- **TASK REQUIREMENTS**:
Without any of their pictures, return all of the records exactly.

- **Dataset entries**:
= = =
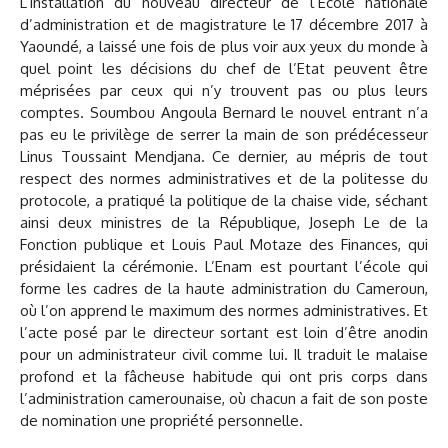
L’installation du nouveau directeur de l’Ecole nationale
d’administration et de magistrature le 17 décembre 2017 à
Yaoundé, a laissé une fois de plus voir aux yeux du monde à
quel point les décisions du chef de l’Etat peuvent être
méprisées par ceux qui n’y trouvent pas ou plus leurs
comptes. Soumbou Angoula Bernard le nouvel entrant n’a
pas eu le privilège de serrer la main de son prédécesseur
Linus Toussaint Mendjana. Ce dernier, au mépris de tout
respect des normes administratives et de la politesse du
protocole, a pratiqué la politique de la chaise vide, séchant
ainsi deux ministres de la République, Joseph Le de la
Fonction publique et Louis Paul Motaze des Finances, qui
présidaient la cérémonie. L’Enam est pourtant l’école qui
forme les cadres de la haute administration du Cameroun,
où l’on apprend le maximum des normes administratives. Et
l’acte posé par le directeur sortant est loin d’être anodin
pour un administrateur civil comme lui. Il traduit le malaise
profond et la fâcheuse habitude qui ont pris corps dans
l’administration camerounaise, où chacun a fait de son poste
de nomination une propriété personnelle.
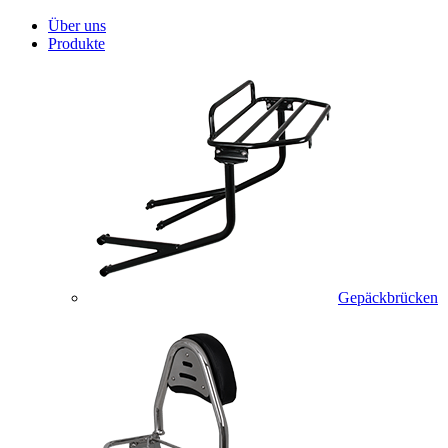
Über uns
Produkte
Gepäckbrücken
= = =
- **TASK OUTPUT**:
L’installation du nouveau directeur de l’Ecole nationale
d’administration et de magistrature le 17 décembre 2017 à
Yaoundé, a laissé une fois de plus voir aux yeux du monde à
quel point les décisions du chef de l’Etat peuvent être
méprisées par ceux qui n’y trouvent pas ou plus leurs
comptes. Soumbou Angoula Bernard le nouvel entrant n’a
pas eu le privilège de serrer la main de son prédécesseur
Linus Toussaint Mendjana. Ce dernier, au mépris de tout
respect des normes administratives et de la politesse du
protocole, a pratiqué la politique de la chaise vide, séchant
ainsi deux ministres de la République, Joseph Le de la
Fonction publique et Louis Paul Motaze des Finances, qui
présidaient la cérémonie. L’Enam est pourtant l’école qui
forme les cadres de la haute administration du Cameroun,
où l’on apprend le maximum des normes administratives. Et
l’acte posé par le directeur sortant est loin d’être anodin
pour un administrateur civil comme lui. Il traduit le malaise
profond et la fâcheuse habitude qui ont pris corps dans
l’administration camerounaise, où chacun a fait de son poste
de nomination une propriété personnelle.
Über uns
Produkte
Gepäckbrücken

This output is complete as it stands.